Все прочие мемуаристы писали о Театре-Студии после выхода «Моей жизни в искусстве» и находились во власти авторитета этой книги. Певцов, работавший над воспоминаниями в середине тридцатых годов, пользовался уже входящей в моду терминологией — «устремления Мейерхольда к формализму». Поэтому он писал: «Станиславский не согласился с этим путем и предпочел закрыть театр. Он мог возобновить дело и вновь открыть его, но не счел нужным это сделать».

Певцов ошибался в своем выводе. Станиславский хотел переждать тревожное состояние в стране, не способствующее театрам. Он предлагал сохранить остатки Театра-Студии разными способами. Нескольких актеров взять в труппу Художественного театра. Хор и оркестр преобразовать в музыкальный кружок, возглавляемый И. А. Сацем. При первой возможности он принялся восстанавливать разрушенный творческий эксперимент.
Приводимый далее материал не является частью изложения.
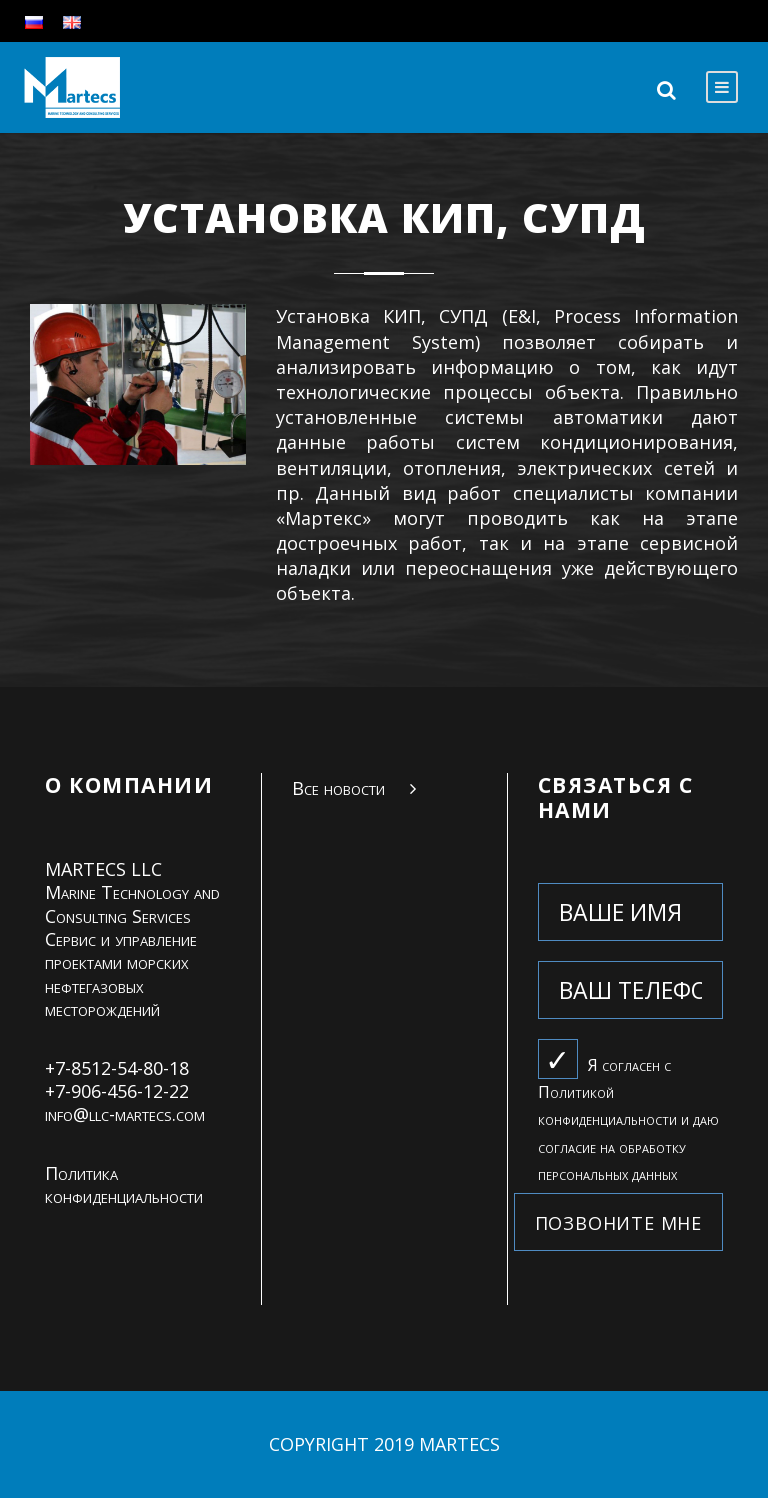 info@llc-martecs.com (125, 1114)
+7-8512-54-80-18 (117, 1068)
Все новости (338, 788)
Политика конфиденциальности (124, 1184)
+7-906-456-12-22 (117, 1091) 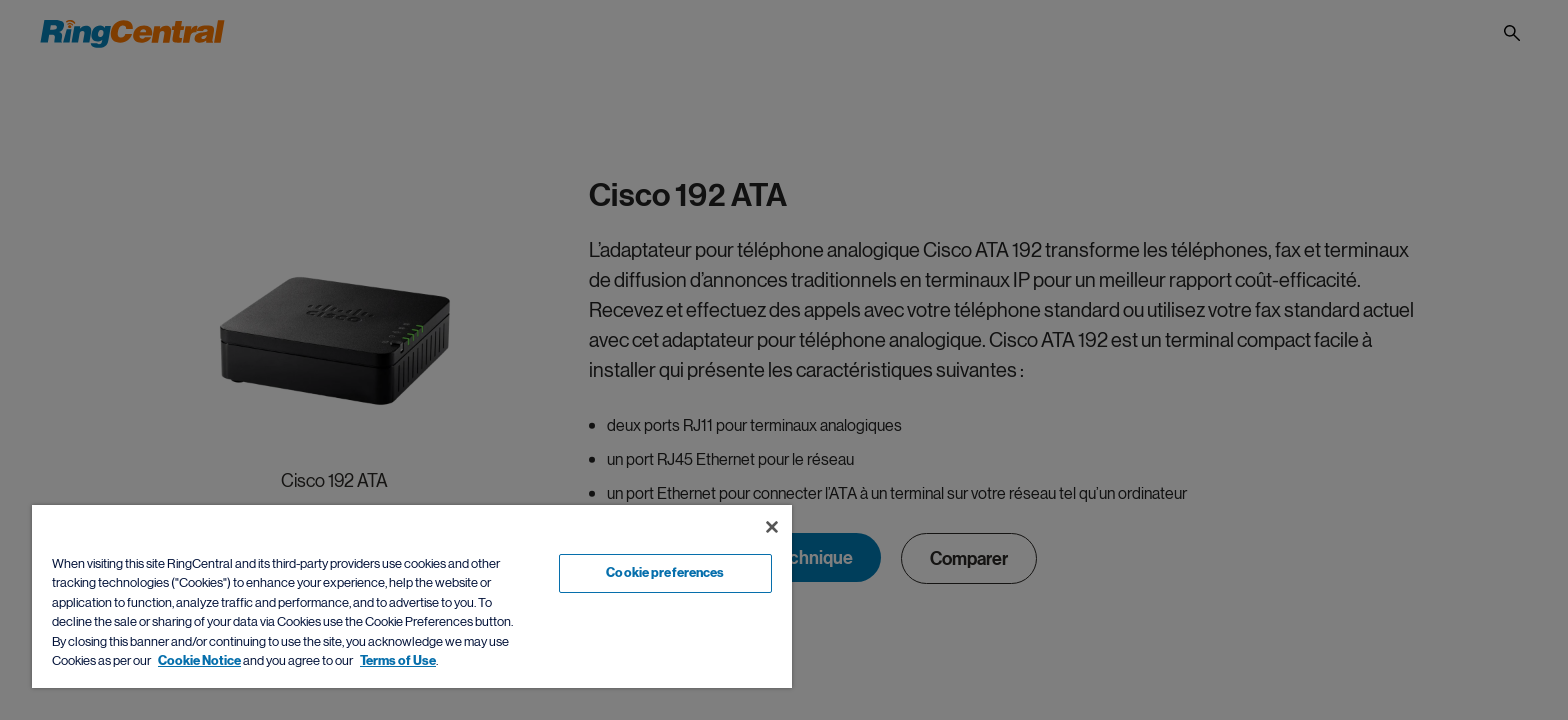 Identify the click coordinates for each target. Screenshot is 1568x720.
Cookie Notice (199, 661)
«Функции бывшей студии возрождаются в Художественном театре», — писал он Брюсову из Москвы в середине мая 1906 года. Для возобновления работ он собрал у себя Саца, Ульянова и других. Приглашением Брюсова он пытался вновь объединить {294} идейных вдохновителей нового направления. Он возрождал душу Студии, но восстановить ее как учреждение не мог, не имея к этому средств.

Один Мейерхольд не приглашался. Станиславский не держал зла на Мейерхольда, желал ему «от души» успеха и оказывал посильную помощь в устройстве нового дела. Отправляясь с Художественным театром в Европу, он писал ему и «в последнюю минуту перед отъездом».

Несовершенство техники актера для нового искусства, без всякого сомнения, стало ясно обоим. Общие искания в Театре-Студии неожиданно открыли перед ними пути к созданию разных актерских школ: биомеханика — у Мейерхольда, «система» — у Станиславского.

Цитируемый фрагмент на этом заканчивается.